I’m nodding. Of course she’s been busy.
“I was reading to them. They fell asleep. I didn’t want to bring my phone in—”
“Sorry. It’s just that . . .”
She’s looking at me like I’ve overreacted. Like I’ve just made the pop of a firecracker out to be the blast of an H-bomb.
“Here.” I tap on my phone to pull up the link to the story about the Goudy tract. I hand it to her to let her read it. “The police don’t think you’re missing. Why wouldn’t they think you’re gone?”
“I don’t know.” She scrolls through the story.
“I don’t understand it.”
Her brow crinkles up as she reads.
I’m growing more and more impatient. There has to be something she isn’t telling me.
“I just don’t get it,” I say.
She shoves my phone back at me. “You think I do?”
“Explain this to me, Chatham. Please. If we’re going to help each other, I have to know what you know.”
“You want me to explain why the police force in Moon River hasn’t declared Savannah and me missing.”
“It doesn’t make sense.”
“Well, how should I know why they do anything? Maybe Loretta spun a great story. Maybe it’s taking the police a while to put it all together. I don’t know.”
“But you’d think, especially with Family Services now involved—”
“What? What would you think? Would you think two little girls wouldn’t end up in the hands of someone with a cattle brand? Because it happens all the time. People have kids who shouldn’t. People trust people to be parents, when there’s no way in hell they should be around kids. You know that, Joshua.”
I guess I do.
“I don’t get it, either,” she says. “But if you’re looking for answers, I can’t give them to you. I can’t explain what I don’t understand.”
I pull her into my arms.
With some reluctance, she eventually folds against my chest.
“I just started thinking about all the terrible things that could be happening, and nothing makes sense,” I say. “I got scared. For you. For my sisters.”

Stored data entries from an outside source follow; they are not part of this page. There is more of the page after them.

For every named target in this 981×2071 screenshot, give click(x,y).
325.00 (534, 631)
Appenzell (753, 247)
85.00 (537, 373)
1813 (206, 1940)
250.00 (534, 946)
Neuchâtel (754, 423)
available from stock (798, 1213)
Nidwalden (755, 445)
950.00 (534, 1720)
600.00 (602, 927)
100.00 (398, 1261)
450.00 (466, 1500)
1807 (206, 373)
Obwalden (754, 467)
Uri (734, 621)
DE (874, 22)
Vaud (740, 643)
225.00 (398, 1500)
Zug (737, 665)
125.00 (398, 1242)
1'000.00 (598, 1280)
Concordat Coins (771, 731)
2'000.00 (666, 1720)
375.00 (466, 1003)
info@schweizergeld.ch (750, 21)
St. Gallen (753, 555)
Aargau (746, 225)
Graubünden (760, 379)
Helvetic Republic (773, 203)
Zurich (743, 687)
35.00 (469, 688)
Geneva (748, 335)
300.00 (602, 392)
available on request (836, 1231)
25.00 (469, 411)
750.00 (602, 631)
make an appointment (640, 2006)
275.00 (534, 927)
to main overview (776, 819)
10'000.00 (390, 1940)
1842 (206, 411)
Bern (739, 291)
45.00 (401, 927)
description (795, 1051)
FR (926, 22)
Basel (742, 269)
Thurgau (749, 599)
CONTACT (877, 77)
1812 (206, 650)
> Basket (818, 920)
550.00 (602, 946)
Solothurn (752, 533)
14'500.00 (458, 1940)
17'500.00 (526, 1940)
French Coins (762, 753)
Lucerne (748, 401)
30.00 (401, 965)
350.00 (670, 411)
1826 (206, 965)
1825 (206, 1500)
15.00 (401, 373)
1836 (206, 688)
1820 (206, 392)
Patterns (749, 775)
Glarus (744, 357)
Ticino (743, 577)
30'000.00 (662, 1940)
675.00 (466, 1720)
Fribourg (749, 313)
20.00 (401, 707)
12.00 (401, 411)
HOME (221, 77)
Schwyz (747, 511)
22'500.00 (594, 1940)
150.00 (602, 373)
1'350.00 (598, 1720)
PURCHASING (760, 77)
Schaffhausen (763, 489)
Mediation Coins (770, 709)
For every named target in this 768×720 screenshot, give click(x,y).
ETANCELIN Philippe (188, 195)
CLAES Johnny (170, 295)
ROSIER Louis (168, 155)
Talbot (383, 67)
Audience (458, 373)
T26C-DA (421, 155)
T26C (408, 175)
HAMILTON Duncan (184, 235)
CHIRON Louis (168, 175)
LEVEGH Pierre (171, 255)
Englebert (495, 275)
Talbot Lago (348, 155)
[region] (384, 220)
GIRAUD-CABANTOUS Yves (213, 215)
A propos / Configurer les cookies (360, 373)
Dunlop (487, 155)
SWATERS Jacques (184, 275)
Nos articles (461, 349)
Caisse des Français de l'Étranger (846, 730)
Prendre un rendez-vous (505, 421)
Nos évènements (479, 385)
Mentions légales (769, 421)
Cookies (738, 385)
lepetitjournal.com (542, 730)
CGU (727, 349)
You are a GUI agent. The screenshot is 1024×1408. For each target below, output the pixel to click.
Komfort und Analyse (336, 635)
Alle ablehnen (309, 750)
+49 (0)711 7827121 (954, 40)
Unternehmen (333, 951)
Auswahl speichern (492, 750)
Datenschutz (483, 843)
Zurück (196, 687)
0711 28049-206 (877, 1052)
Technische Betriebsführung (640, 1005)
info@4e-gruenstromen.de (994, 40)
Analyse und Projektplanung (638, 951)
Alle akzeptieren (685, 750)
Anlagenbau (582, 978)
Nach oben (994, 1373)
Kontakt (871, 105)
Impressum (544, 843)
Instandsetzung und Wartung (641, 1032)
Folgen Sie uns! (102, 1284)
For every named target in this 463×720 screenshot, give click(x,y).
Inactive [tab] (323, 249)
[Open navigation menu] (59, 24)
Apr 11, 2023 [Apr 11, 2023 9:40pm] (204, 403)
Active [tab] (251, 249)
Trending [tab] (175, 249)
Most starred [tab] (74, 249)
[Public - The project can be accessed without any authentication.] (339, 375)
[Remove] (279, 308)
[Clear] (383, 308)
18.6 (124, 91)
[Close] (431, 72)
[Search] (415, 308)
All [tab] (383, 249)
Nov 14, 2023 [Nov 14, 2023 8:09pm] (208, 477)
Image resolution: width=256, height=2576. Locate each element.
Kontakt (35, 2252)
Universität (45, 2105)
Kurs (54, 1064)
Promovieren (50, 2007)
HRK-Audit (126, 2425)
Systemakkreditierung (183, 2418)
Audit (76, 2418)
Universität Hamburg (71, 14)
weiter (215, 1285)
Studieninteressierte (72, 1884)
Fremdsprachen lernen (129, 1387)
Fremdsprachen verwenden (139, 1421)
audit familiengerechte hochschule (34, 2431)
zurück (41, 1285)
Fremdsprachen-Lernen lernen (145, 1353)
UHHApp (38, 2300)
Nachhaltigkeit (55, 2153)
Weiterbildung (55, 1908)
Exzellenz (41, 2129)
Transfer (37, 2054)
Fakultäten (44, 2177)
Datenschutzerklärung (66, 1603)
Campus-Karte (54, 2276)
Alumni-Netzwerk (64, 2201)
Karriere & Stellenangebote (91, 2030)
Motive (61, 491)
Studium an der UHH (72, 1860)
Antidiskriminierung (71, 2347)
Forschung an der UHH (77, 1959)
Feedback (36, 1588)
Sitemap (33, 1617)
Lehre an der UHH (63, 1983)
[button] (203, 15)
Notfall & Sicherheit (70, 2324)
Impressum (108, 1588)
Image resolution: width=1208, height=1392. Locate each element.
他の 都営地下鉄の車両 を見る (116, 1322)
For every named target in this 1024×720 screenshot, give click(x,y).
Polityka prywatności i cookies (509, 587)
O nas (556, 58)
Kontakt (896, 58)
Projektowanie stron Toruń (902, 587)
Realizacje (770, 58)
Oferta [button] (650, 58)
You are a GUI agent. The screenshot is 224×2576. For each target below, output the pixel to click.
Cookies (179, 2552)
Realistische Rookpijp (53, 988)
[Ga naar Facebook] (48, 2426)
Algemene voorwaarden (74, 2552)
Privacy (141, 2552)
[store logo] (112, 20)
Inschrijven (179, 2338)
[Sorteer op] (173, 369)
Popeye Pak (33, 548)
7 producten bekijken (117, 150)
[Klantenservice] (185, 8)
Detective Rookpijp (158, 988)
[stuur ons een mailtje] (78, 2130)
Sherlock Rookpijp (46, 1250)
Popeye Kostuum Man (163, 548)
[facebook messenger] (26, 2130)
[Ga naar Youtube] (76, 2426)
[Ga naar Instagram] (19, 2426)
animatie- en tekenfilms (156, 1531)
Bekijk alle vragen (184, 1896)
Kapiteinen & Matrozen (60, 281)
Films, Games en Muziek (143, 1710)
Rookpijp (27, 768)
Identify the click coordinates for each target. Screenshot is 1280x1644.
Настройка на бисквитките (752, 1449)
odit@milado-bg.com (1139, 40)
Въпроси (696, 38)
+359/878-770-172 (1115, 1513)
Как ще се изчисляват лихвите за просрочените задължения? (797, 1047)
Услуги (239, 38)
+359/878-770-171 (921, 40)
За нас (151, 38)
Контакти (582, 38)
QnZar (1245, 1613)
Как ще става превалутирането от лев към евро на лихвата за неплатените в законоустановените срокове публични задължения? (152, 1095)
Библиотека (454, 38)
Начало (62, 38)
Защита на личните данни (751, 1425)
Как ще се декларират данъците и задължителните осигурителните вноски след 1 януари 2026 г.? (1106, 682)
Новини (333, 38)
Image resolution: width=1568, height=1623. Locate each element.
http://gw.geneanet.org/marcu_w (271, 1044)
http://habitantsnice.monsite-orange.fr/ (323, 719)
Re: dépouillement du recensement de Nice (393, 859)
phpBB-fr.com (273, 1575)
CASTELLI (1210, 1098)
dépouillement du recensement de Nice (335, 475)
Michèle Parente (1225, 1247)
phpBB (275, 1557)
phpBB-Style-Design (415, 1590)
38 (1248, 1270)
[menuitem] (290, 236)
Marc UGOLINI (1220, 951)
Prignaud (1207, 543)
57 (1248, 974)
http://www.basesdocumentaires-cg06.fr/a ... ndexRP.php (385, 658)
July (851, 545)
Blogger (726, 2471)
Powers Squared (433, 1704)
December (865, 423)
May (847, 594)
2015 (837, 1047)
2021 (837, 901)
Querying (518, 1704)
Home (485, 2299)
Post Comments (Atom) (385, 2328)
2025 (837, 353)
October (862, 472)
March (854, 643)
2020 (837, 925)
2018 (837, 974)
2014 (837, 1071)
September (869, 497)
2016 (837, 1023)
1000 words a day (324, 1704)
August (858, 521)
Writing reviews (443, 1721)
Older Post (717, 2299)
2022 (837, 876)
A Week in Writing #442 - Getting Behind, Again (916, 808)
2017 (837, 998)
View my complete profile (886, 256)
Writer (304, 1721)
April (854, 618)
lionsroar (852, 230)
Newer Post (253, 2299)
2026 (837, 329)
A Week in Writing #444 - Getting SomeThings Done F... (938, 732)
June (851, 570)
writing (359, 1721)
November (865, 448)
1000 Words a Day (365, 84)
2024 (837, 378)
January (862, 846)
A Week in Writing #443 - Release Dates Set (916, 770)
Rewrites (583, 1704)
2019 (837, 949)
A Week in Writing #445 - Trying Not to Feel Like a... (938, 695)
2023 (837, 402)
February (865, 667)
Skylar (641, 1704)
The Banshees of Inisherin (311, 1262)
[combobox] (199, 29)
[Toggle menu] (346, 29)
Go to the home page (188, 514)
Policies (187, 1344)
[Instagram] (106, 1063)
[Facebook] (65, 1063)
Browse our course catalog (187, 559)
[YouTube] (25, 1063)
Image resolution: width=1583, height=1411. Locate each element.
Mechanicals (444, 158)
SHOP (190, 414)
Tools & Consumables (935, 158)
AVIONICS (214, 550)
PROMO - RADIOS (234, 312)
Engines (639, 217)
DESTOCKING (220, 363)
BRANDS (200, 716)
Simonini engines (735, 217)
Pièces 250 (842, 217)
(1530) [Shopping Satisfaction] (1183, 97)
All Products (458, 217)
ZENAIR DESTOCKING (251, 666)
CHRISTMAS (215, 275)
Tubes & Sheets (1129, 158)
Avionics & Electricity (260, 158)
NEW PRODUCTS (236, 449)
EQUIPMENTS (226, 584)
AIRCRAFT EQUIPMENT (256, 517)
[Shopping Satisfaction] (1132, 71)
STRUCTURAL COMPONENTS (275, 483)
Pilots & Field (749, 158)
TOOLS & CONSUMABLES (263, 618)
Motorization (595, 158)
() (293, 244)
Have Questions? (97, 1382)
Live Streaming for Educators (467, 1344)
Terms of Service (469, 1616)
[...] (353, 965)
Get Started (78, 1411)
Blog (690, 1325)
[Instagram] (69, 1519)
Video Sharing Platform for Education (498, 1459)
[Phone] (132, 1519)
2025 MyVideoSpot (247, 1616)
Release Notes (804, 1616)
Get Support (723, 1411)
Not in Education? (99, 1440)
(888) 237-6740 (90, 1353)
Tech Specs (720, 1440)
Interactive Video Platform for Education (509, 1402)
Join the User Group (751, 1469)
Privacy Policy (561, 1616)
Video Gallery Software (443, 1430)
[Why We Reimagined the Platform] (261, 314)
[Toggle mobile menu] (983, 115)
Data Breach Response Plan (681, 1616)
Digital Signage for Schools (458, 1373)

She’s warm against me. “The girls are fine.”
“I have to ask you. And I don’t want you to get mad. But you can trust me, Chatham. Is there anything you know that you’re not telling me? About Wayne and Loretta. About Savannah. About that girl with the tattoo at the rave.”
Her lips brush over mine. “I’ve never told a single soul as much as I’ve told you.”
She didn’t exactly answer my question.
“And I’m trying to make sense of all this,” she says. “Savannah. My foster parents. Rachel Bachton. I want to explain it all to you. But I don’t understand it either.”
“Will you call the police in Georgia? Will you tell them you’re here? That you’re worried something might have happened to Savannah?”
“You don’t know what’ll happen if I do that, Joshua. What if they bring me back?”
“Then we find a way through it. Just like with everything else.” I hand her my phone. “Please.”
She looks up the number, then punches it into the phone.
“My name is Chatham Claiborne,” she says. “I’m calling to tell you I’m okay.”